Give back the entries exactly as they read, leaving each image out.

**RECORD SET**:
-------------------------
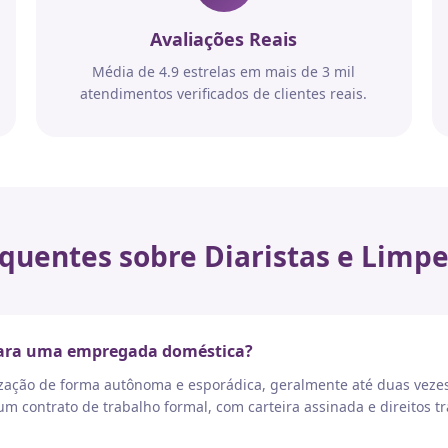
Avaliações Reais
Média de 4.9 estrelas em mais de 3 mil
atendimentos verificados de clientes reais.
quentes sobre Diaristas e Limpe
 para uma empregada doméstica?
nização de forma autônoma e esporádica, geralmente até duas vez
 contrato de trabalho formal, com carteira assinada e direitos tr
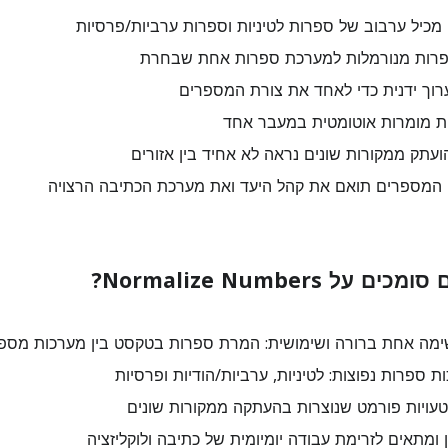
מכיל ערבוב של ספרות לטיניות וספרות ערביות/פרסיות
פרות מנורמלות למערכת ספרות אחת שבחרת
ערוך ידנית כדי לאחד את צורת המספרים
ת מומרות אוטומטית במעבר אחד
ועתק ממקורות שונים נראה לא אחיד בין אזורים
 המספרים תואם את קהל היעד ואת מערכת הכתיבה הרצויה
 Normalize Numbers?
ה אחת ברורה ושימושית: המרת ספרות בטקסט בין מערכות מספ
ספרות נפוצות: לטיניות, ערביות/הודיות ופרסיות
עויות פורמט שנוצרות בהעתקה ממקורות שונים
ומתאים לזרימת עבודה יומיומית של כתיבה ולוקליזציה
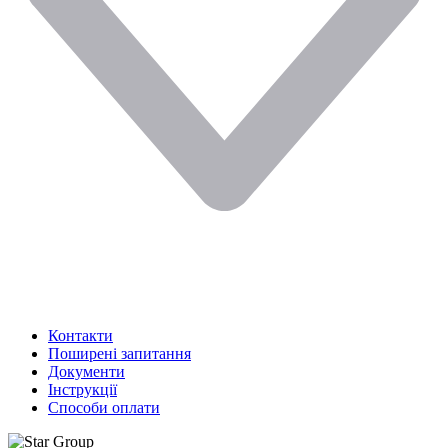
Контакти
Поширені запитання
Документи
Інструкції
Способи оплати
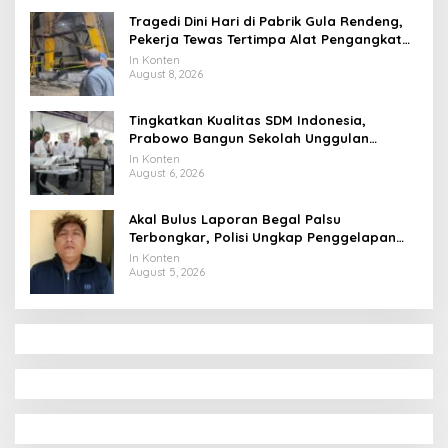
Tragedi Dini Hari di Pabrik Gula Rendeng,
Pekerja Tewas Tertimpa Alat Pengangkat
Tebu
In Konten
August 8, 2026
Tingkatkan Kualitas SDM Indonesia,
Prabowo Bangun Sekolah Unggulan
hingga Undang Universitas Terbaik Dunia
In Konten
August 6, 2026
Akal Bulus Laporan Begal Palsu
Terbongkar, Polisi Ungkap Penggelapan
Uang Perusahaan untuk Crypto
In Konten
August 5, 2026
-------------------------
**REPLY TO THE TASK**:
Avaliações Reais
Média de 4.9 estrelas em mais de 3 mil
atendimentos verificados de clientes reais.
quentes sobre Diaristas e Limpe
 para uma empregada doméstica?
nização de forma autônoma e esporádica, geralmente até duas vez
 contrato de trabalho formal, com carteira assinada e direitos tr
מכיל ערבוב של ספרות לטיניות וספרות ערביות/פרסיות
פרות מנורמלות למערכת ספרות אחת שבחרת
ערוך ידנית כדי לאחד את צורת המספרים
ת מומרות אוטומטית במעבר אחד
ועתק ממקורות שונים נראה לא אחיד בין אזורים
 המספרים תואם את קהל היעד ואת מערכת הכתיבה הרצויה
 Normalize Numbers?
ה אחת ברורה ושימושית: המרת ספרות בטקסט בין מערכות מספ
ספרות נפוצות: לטיניות, ערביות/הודיות ופרסיות
עויות פורמט שנוצרות בהעתקה ממקורות שונים
ומתאים לזרימת עבודה יומיומית של כתיבה ולוקליזציה
Контакти
Поширені запитання
Документи
Інструкції
Способи оплати
Tragedi Dini Hari di Pabrik Gula Rendeng,
Pekerja Tewas Tertimpa Alat Pengangkat
Tebu
In Konten
August 8, 2026
Tingkatkan Kualitas SDM Indonesia,
Prabowo Bangun Sekolah Unggulan
hingga Undang Universitas Terbaik Dunia
In Konten
August 6, 2026
Akal Bulus Laporan Begal Palsu
Terbongkar, Polisi Ungkap Penggelapan
Uang Perusahaan untuk Crypto
In Konten
August 5, 2026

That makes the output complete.